Stored records:

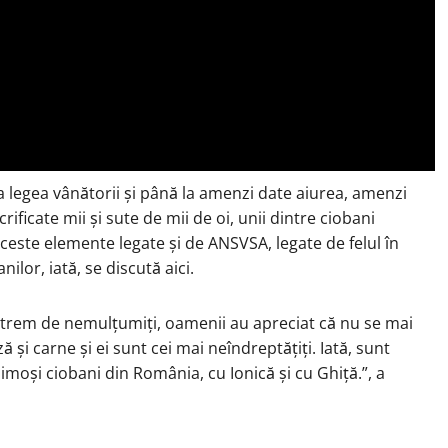
la legea vânătorii și până la amenzi date aiurea, amenzi
rificate mii și sute de mii de oi, unii dintre ciobani
aceste elemente legate și de ANSVSA, legate de felul în
lor, iată, se discută aici.
extrem de nemulțumiți, oamenii au apreciat că nu se mai
și carne și ei sunt cei mai neîndreptățiți. Iată, sunt
aimoși ciobani din România, cu Ionică și cu Ghiță.”, a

> [Task to complete] Your copy of the records above should be exact and contain no pictures.

> [Written response]
la legea vânătorii și până la amenzi date aiurea, amenzi
rificate mii și sute de mii de oi, unii dintre ciobani
aceste elemente legate și de ANSVSA, legate de felul în
lor, iată, se discută aici.
extrem de nemulțumiți, oamenii au apreciat că nu se mai
și carne și ei sunt cei mai neîndreptățiți. Iată, sunt
aimoși ciobani din România, cu Ionică și cu Ghiță.”, a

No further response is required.